衆院選/自民現職・安藤氏不出馬で京都6区大混戦か

6月22日、安藤裕衆議院議員(京都6区選出)が次の衆議院議員選挙に立候補しない意向と報じられた。筆者を含め地元の政界関係者には衝撃が走った。

安藤議員は相模鉄道、税理士を経て、平成24年の衆議院議員選挙にて比例復活で初当選。平成29年には小選挙区で当選。現在3期目である。

安藤議員は「女性問題」を全否定

地元紙は第一報で「地元トラブルを抱えていた模様」(洛タイ新報6月23日)と報じた。その後、時事通信や京都新聞が不出馬の理由を安藤議員の「女性問題」にあると報じるようになった。さらに24日付けのAERAdot.は、かなり具体的な安藤議員の「女性問題」を報じた。

これに対して26日、安藤議員はYouTubeに「AERAdot.の記事に対する反論」と題する動画を投稿。動画内で、安藤議員は「不倫関係は一切ない」「(AERAdot.が)なぜ、このようなウソの記事を書くのか、まったく理由がわかりません」と真っ向から反論した。

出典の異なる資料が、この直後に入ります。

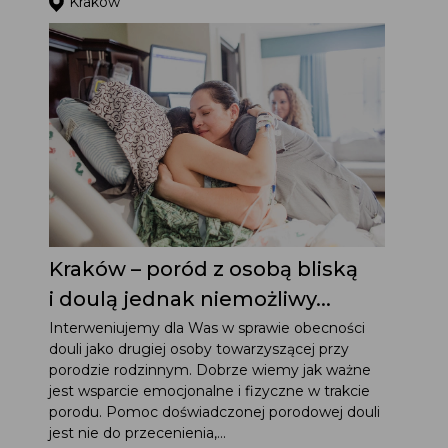
Kraków
Kraków – poród z osobą bliską
i doulą jednak niemożliwy...
Interweniujemy dla Was w sprawie obecności
douli jako drugiej osoby towarzyszącej przy
porodzie rodzinnym. Dobrze wiemy jak ważne
jest wsparcie emocjonalne i fizyczne w trakcie
porodu. Pomoc doświadczonej porodowej douli
jest nie do przecenienia,...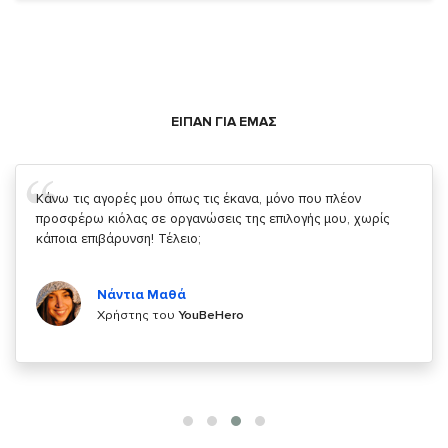
ΕΙΠΑΝ ΓΙΑ ΕΜΑΣ
Σας ευχαριστώ που μας δίνετε την δυνατότητα να κάνουμε
κάτι!
Κυριάκος Τσίγκρος
Χρήστης του
YouBeHero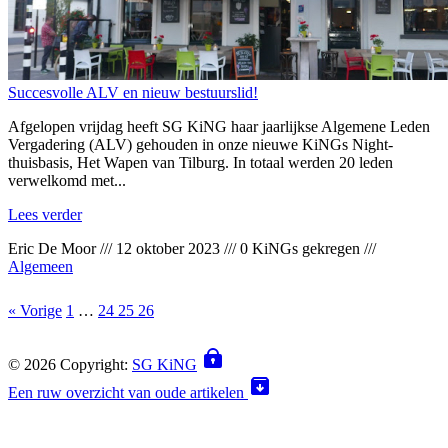
Succesvolle ALV en nieuw bestuurslid!
Afgelopen vrijdag heeft SG KiNG haar jaarlijkse Algemene Leden
Vergadering (ALV) gehouden in onze nieuwe KiNGs Night-
thuisbasis, Het Wapen van Tilburg. In totaal werden 20 leden
verwelkomd met...
Lees verder
Eric De Moor
///
12 oktober 2023
///
0 KiNGs gekregen
///
Algemeen
« Vorige
1
…
24
25
26
© 2026 Copyright:
SG KiNG
Een ruw overzicht van oude artikelen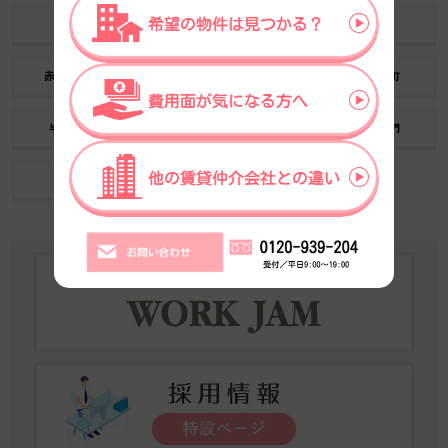
新宿
有楽町
渋谷
銀座
赤坂見附
虎ノ門
茅場町
神谷町
半蔵門
六本木一丁目
麹町
御成門
宝町
小伝馬町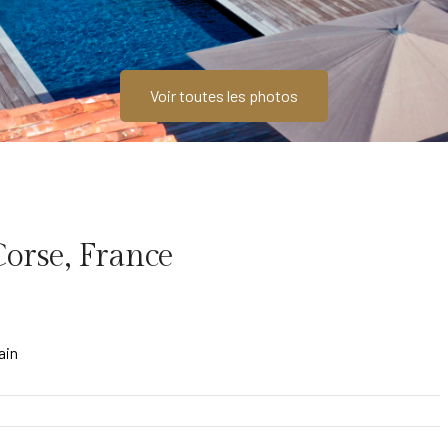
Voir toutes les photos
Corse, France
ain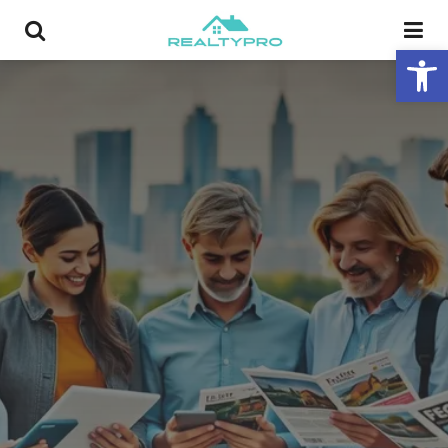
פתח סרגל נגישות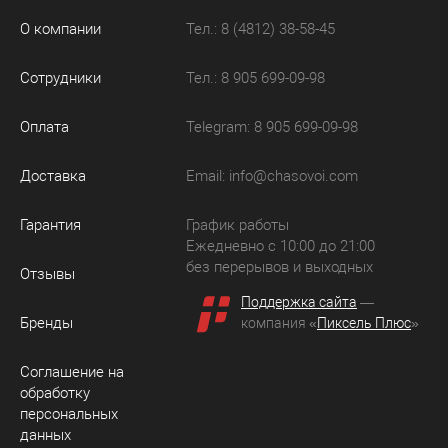
О компании
Тел.: 8 (4812) 38-58-45
Сотрудники
Тел.: 8 905 699-09-98
Оплата
Telegram: 8 905 699-09-98
Доставка
Email:
info@chasovoi.com
Гарантия
График работы
Ежедневно с 10:00 до 21:00
без перерывов и выходных
Отзывы
Поддержка сайта
—
Бренды
компания «
Пиксель Плюс
»
Соглашение на
обработку
персональных
данных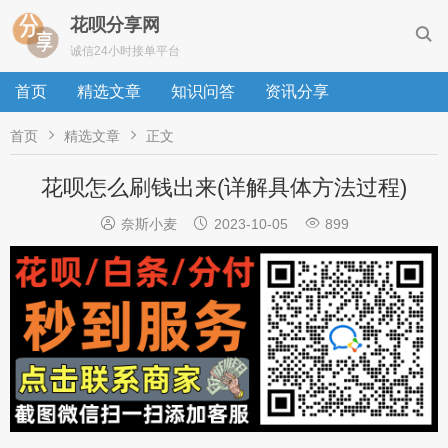
花呗分享网

诚信24小时接单平台
首页
精选文章
知识问答
资讯分享


首页
精选文章
正文
花呗怎么刷钱出来(详解具体方法过程)



奈斯小麦
2023-10-05
899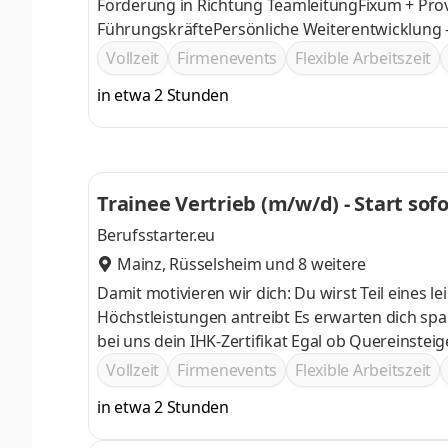
Förderung in Richtung TeamleitungFixum + Provis
FührungskräftePersönliche Weiterentwicklung
Plan – Du führst, wir geben Dir die Tools
Vollzeit
Firmenevents
Flexible Arbeitszeit
in etwa 2 Stunden
Trainee Vertrieb (m/w/d) - Start sof
Berufsstarter.eu
Mainz
,
Rüsselsheim
und 8 weitere
Damit motivieren wir dich: Du wirst Teil eines
Höchstleistungen antreibt Es erwarten dich spannende Entwicklungsmöglichkeiten nach deinem Berufsstart! Mache
bei uns dein IHK-Zertifikat Egal ob Quereinsteiger oder Berufsstarter, wir arbeiten dich optimal durch einen
persönlichen Trainer ein Lass
Vollzeit
Firmenevents
Flexible Arbeitszeit
in etwa 2 Stunden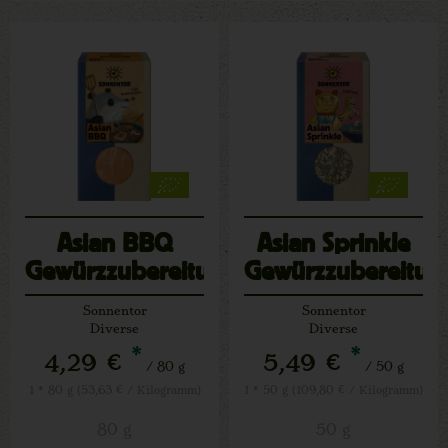
Asian BBQ
Asian Sprinkle
Gewürzzubereitung
Gewürzzubereitun
Sonnentor
Sonnentor
Diverse
Diverse
*
*
4,29 €
5,49 €
/ 80 g
/ 50 g
1 * 80 g (53,63 € / Kilogramm)
1 * 50 g (109,80 € / Kilogramm)
80 g
50 g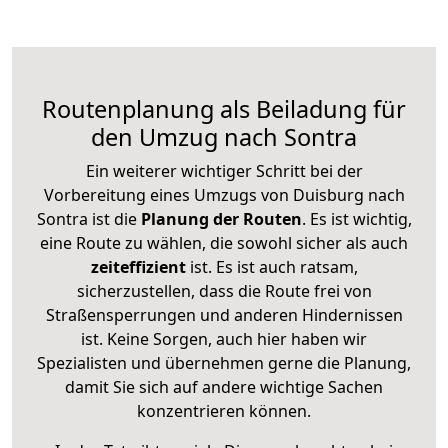
Routenplanung als Beiladung für
den Umzug nach Sontra
Ein weiterer wichtiger Schritt bei der
Vorbereitung eines Umzugs von Duisburg nach
Sontra ist die
Planung der Routen
. Es ist wichtig,
eine Route zu wählen, die sowohl sicher als auch
zeiteffizient
ist. Es ist auch ratsam,
sicherzustellen, dass die Route frei von
Straßensperrungen und anderen Hindernissen
ist. Keine Sorgen, auch hier haben wir
Spezialisten und übernehmen gerne die Planung,
damit Sie sich auf andere wichtige Sachen
konzentrieren können.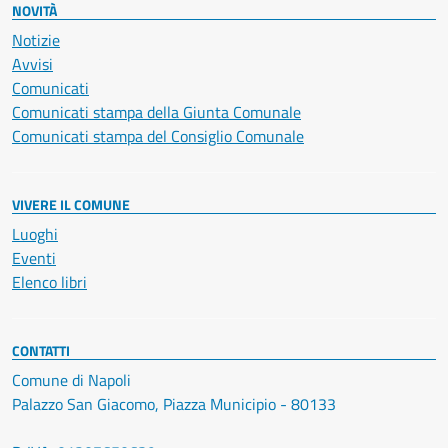
NOVITÀ
Notizie
Avvisi
Comunicati
Comunicati stampa della Giunta Comunale
Comunicati stampa del Consiglio Comunale
VIVERE IL COMUNE
Luoghi
Eventi
Elenco libri
CONTATTI
Comune di Napoli
Palazzo San Giacomo, Piazza Municipio - 80133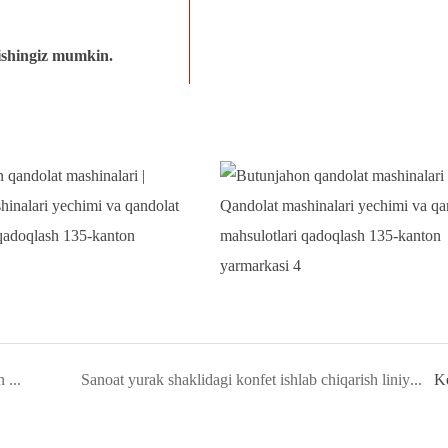
ishingiz mumkin.
Yinrich qandolat mahsulotlari mashinalarini sotishdan keyingi xizmat ko&#39;rsatish
Sanoat yurak shaklidagi konfet ishlab chiqarish liniyasi bo&#39;yicha to&#39;liq qo&#39;llanma
Ke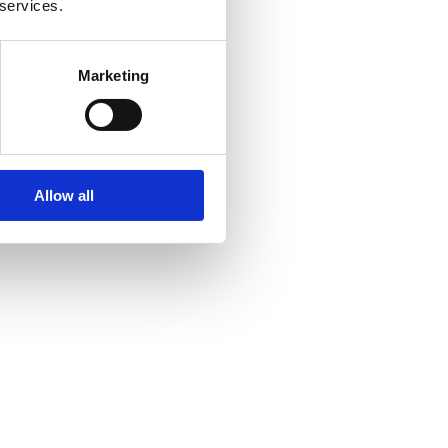
 services.
Marketing
Allow all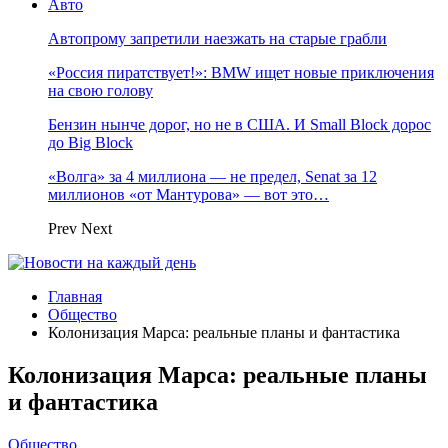
Авто
Автопрому запретили наезжать на старые грабли
«Россия пиратствует!»: BMW ищет новые приключения
на свою голову
Бензин нынче дорог, но не в США. И Small Block дорос
до Big Block
«Волга» за 4 миллиона — не предел, Senat за 12
миллионов «от Мантурова» — вот это…
Prev
Next
Главная
Общество
Колонизация Марса: реальные планы и фантастика
Колонизация Марса: реальные планы
и фантастика
Общество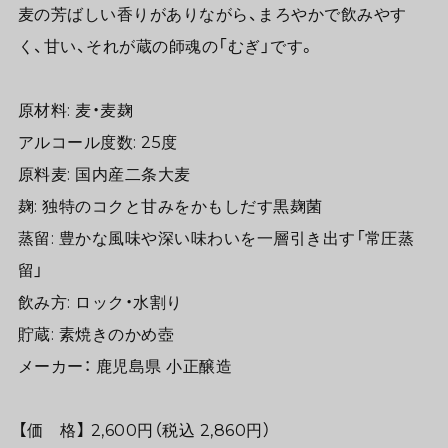
麦の芳ばしい香りがありながら、まろやかで飲みやす
く、甘い、それが蔵の師魂の「むぎ」です。
原材料: 麦・麦麹
アルコール度数: 25度
原料麦: 国内産二条大麦
麹: 独特のコクと甘みをかもしだす黒麹菌
蒸留: 豊かな風味や深い味わいを一層引き出す「常圧蒸
留」
飲み方: ロック・水割り
貯蔵: 素焼きのかめ壺
メーカー： 鹿児島県 小正醸造
【価 格】 2,600円（税込 2,860円）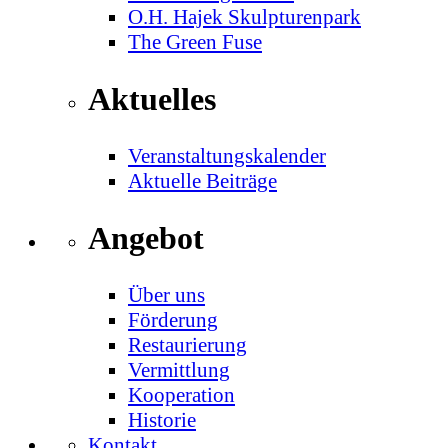
O.H. Hajek Skulpturenpark
The Green Fuse
Aktuelles
Veranstaltungskalender
Aktuelle Beiträge
Angebot
Über uns
Förderung
Restaurierung
Vermittlung
Kooperation
Historie
Kontakt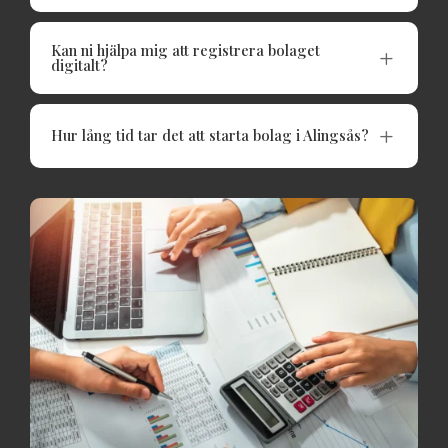
Kan ni hjälpa mig att registrera bolaget
L
digitalt?
L
Hur lång tid tar det att starta bolag i Alingsås?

現在、6区の政界関係者の間では、さまざまな情報が交錯しており、事実関係は不明な部分が多い。先の動画で、安藤議員は不出馬の理由については「改めて説明する」と述べるにとどまっており、現在のところ、具体的な不出馬の理由については口を閉ざしている。

後継候補者の選考を急ぐ自民党

10月21日の任期満了を控え、自民党は、急ぎ後継候補者の選考に入る模様である。すでに現職議員の中では藤山裕紀子府議(43歳、宇治市・久御山町選出、3期目)や園崎弘道府議(41歳、城陽市選出、3期目)などの名前があげっている。

平成31年4月の京田辺市長選挙で惜敗し、浪人中の尾形賢元府議(40歳、26歳で初当選し3期務めた)を押す声もある。

京都6区は平成15年から山井和則衆議院議員が5回連続小選挙区で当選していた。前回は、山井議員は希望の党から立候補したこともあり、安藤議員に、わずか1639票差で競り負け、比例復活となったが、「山井王国」は健在である。

しかも、今回は山井氏が「共産党の支援を受けるのではないか」(6区内の地方議員)という見方もあり、「立共共闘」が実現する可能性も否定できない。

まったくの新人では、事前の政治活動をおこなう期間があまりにも短くなり、知名度不足のまま選挙戦となってしまう恐れがある。京都6区は、5市6町1村と広範囲に及んでいるため、先に名前があがった3名は、いずれも地元では知名度あっても、隣の市町村になれば、まったくの無名である。菅内閣の支持率も低飛行となっている。

そこで「京都府知事を4期16年務めた山田啓二氏だと山井氏と互角に戦える」(関係者)と期待する声がある。

山田啓二氏(67歳)は、知事退任後は、京都産業大学教授・学長補佐に就任している。知事退任前には、国政転身という話もあった。京都府内での知名度は圧倒的である。年齢的にも、まだまだやれる歳ではあるが、仮に出馬要請をしたとして、本人にやる気があるかどうかである。

議席獲得を虎視眈々と狙う維新

安藤議員の不出馬を好機と見て、攻勢に出ているのが日本維新の会新人の中嶋秀樹氏(50歳)である。

中嶋氏は、八幡市で燃料会社の役員や商工会の理事を務めている。安藤・山井の両議員と違い、八幡市に地盤がある。尚、筆者は、維新の党籍を有していないが中嶋氏の選対に入っている。

写真中央でマイクを握っているのが中嶋氏、右端が筆者

6区は大阪府とも隣接しており、大阪での改革実績を訴えやすい。平成24年の衆議院議員選挙では、公認候補であった清水鴻一郎氏(現在は、自民党に復党し、「府連顧問」に収まっている)が7万票近く獲得した実績もある。当時は、橋下人気があったが、そのときと同等の勢いが感じられる。

いずれにしても、安藤議員の脱落により、6区は自・立・維の3党による大混戦が予想され、どの公認候補が当選してもおかしくない状況となっている。

芦田祐介(あしだ・ゆうすけ) 昭和58年生まれ。京都府久御山町議会議員(1期目)。平成23年行政書士試験合格。平成31年4月初当選。